I did watch the Derby with the girls on Saturday; as my father did for me and Todd, we each drew slips of paper with numbers 1-20 on them to have a rooting interest for The Fastest Two Minutes In All Of Sports. But I cannot imagine taking them to a track to actually watch horse racing in person as I did several times as a kid -- the word "unsavory" comes to mind.

Sunday, May 8, 2011

KELLYCLARKSON! Oh, there were moments during tonight's Amazing Race finale (kudos to Luke's t-shirt at the map, and the incident occasioning the post title), but as Linda Holmes tweeted: "I enjoyed you, Amazing Race, but you don't know how to build a race anymore. That was an appallingly designed leg."

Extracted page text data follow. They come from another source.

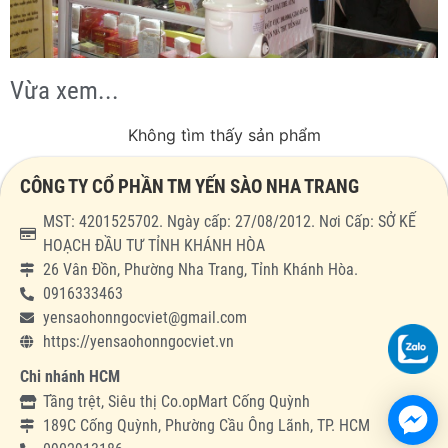
Vừa xem...
Không tìm thấy sản phẩm
CÔNG TY CỔ PHẦN TM YẾN SÀO NHA TRANG
MST: 4201525702. Ngày cấp: 27/08/2012. Nơi Cấp: SỞ KẾ
HOẠCH ĐẦU TƯ TỈNH KHÁNH HÒA
26 Vân Đồn, Phường Nha Trang, Tỉnh Khánh Hòa.
0916333463
yensaohonngocviet@gmail.com
https://yensaohonngocviet.vn
Chi nhánh HCM
Tầng trệt, Siêu thị Co.opMart Cống Quỳnh
189C Cống Quỳnh, Phường Cầu Ông Lãnh, TP. HCM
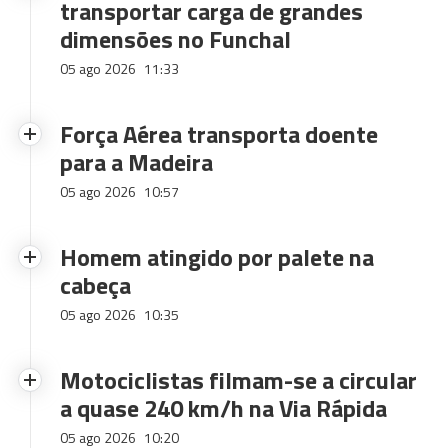
transportar carga de grandes
dimensões no Funchal
05 ago 2026
11:33
Força Aérea transporta doente
para a Madeira
05 ago 2026
10:57
Homem atingido por palete na
cabeça
05 ago 2026
10:35
Motociclistas filmam-se a circular
a quase 240 km/h na Via Rápida
05 ago 2026
10:20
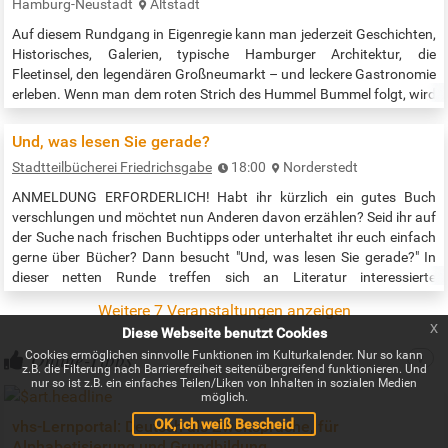
Hamburg-Neustadt
Altstadt
Auf diesem Rundgang in Eigenregie kann man jederzeit Geschichten,
Historisches, Galerien, typische Hamburger Architektur, die
Fleetinsel, den legendären Großneumarkt – und leckere Gastronomie
erleben. Wenn man dem roten Strich des Hummel Bummel folgt, wird
man verführt ;-) ... einzutauchen in das historisch spannende und
aufregende Quartier der Hamburger Neustadt. Diese müsste
Und, was lesen Sie gerade?
eigentlich Hamburger Altstadt heißen, denn hier am Hafenrand ist
Stadtteilbücherei Friedrichsgabe
18:00
Norderstedt
die…
ANMELDUNG ERFORDERLICH! Habt ihr kürzlich ein gutes Buch
verschlungen und möchtet nun Anderen davon erzählen? Seid ihr auf
der Suche nach frischen Buchtipps oder unterhaltet ihr euch einfach
gerne über Bücher? Dann besucht "Und, was lesen Sie gerade?" In
dieser netten Runde treffen sich an Literatur interessierte
Norderstedterinnen und Norderstedter mehrmals pro Halbjahr
Weitere 7 Veranstaltungen anzeigen
freitagabends im gemütlichen Ambiente der Stadtteilbücherei
x
Diese Webseite benutzt Cookies
Friedrichsgabe, tauschen…
Online-Tipps
Cookies ermöglichen sinnvolle Funktionen im Kulturkalender. Nur so kann
z.B. die Filterung nach Barrierefreiheit seitenübergreifend funktionieren. Und
nur so ist z.B. ein einfaches Teilen/Liken von Inhalten in sozialen Medien
möglich.
OK, ich weiß Bescheid
vhs-Lernportal: Deutsch als Zweitsprache, für
Alphabetisierung und Grundbildung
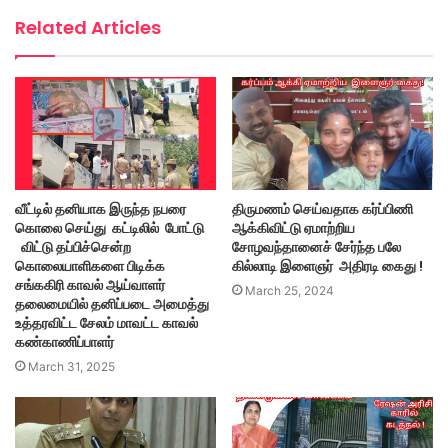
Related Articles
வீட்டில் தனியாக இருந்த நபரை
திருமணம் செய்வதாக கர்ப்பிணி
கொலை செய்து கட்டிலில் போட்டு
ஆக்கிவிட்டு ஏமாற்றிய
விட்டு தப்பிச்சென்ற
சோழவந்தானைச் சேர்ந்த பலே
கொலையாளிகளை பிடிக்க
கில்லாடி இளைஞர் அதிரடி கைது !
சங்ககிரி காவல் ஆய்வாளர்
March 25, 2024
தலைமையில் தனிப்படை அமைத்து
உத்தரவிட்ட சேலம் மாவட்ட காவல்
கண்காணிப்பாளர்
March 31, 2025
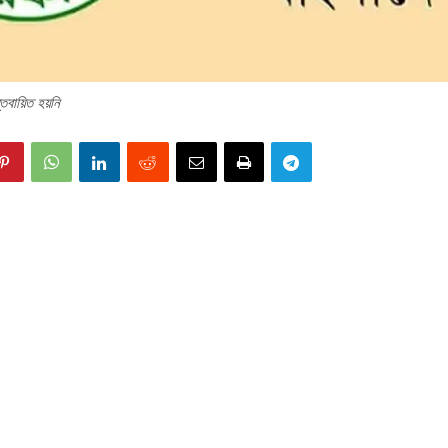
তবায়িত হয়নি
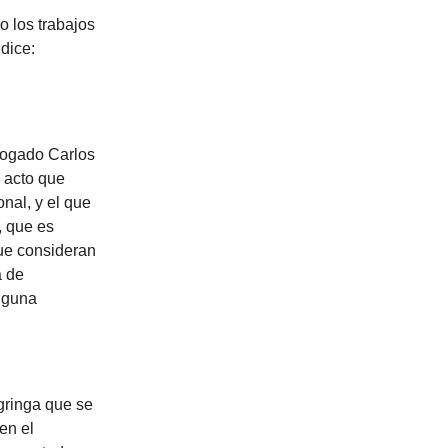
 los trabajos
dice:
bogado Carlos
n acto que
nal, y el que
, que es
que consideran
a de
inguna
gringa que se
en el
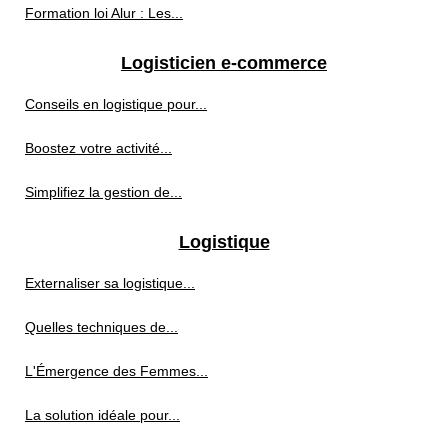
Formation loi Alur : Les...
Logisticien e-commerce
Conseils en logistique pour...
Boostez votre activité...
Simplifiez la gestion de...
Logistique
Externaliser sa logistique...
Quelles techniques de...
L'Émergence des Femmes...
La solution idéale pour...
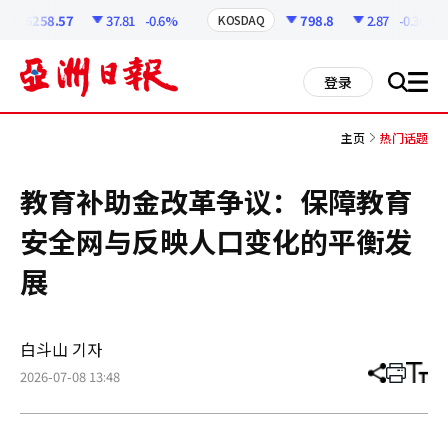
코
인
6258.57
37.81
-0.6%
798.8
2.87
-0.36%
KOSDAQ
정
보
all
登录
搜
men
索
主页
热门话题
教育补助金改革争议：保障教育
安全网与反映人口变化的平衡发
展
白斗山 기자
2026-07-08 13:48
分
打
调
享
印
整
文
大
章
小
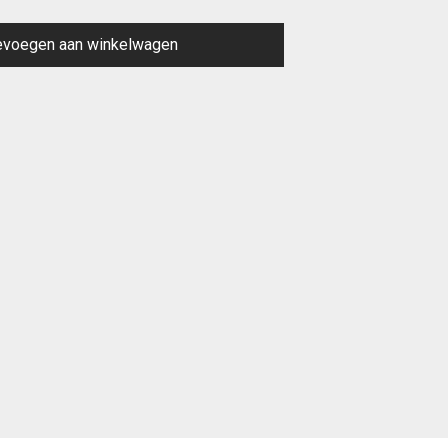
evoegen aan winkelwagen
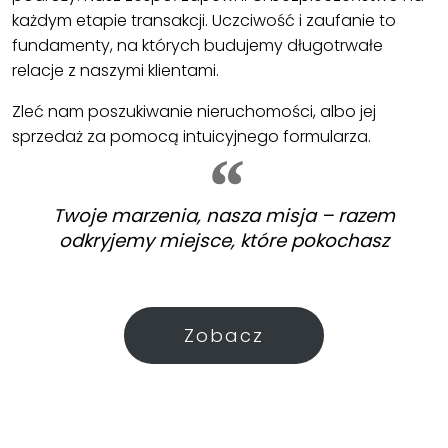
każdym etapie transakcji. Uczciwość i zaufanie to
fundamenty, na których budujemy długotrwałe
relacje z naszymi klientami.
Zleć nam poszukiwanie nieruchomości, albo jej
sprzedaż za pomocą intuicyjnego formularza.
Twoje marzenia, nasza misja – razem
odkryjemy miejsce, które pokochasz
Zobacz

The tasks simply didn't provide the level of challenge which any episode of the show is supposed to provide, and especially the finale. What was the degree of difficulty? Where was the physical effort or memory test? the task that required patience?

What I treasure in this show is when it rewards skill. Tonight's ep didn't, with one exception I'll leave to below the fold. Yes, we have a winner, and it wasn't unjust, but it wasn't justified either. It just happened.

ORCHESTRAL MANOUEVRES IN THE DOCKET: The Inquirer's Peter Dobrin surveys the troubled state of the Philadelphia Orchestra, fearing the worst: "A great orchestra is a rare and perishable thing. It takes decades to make, just months to ruin."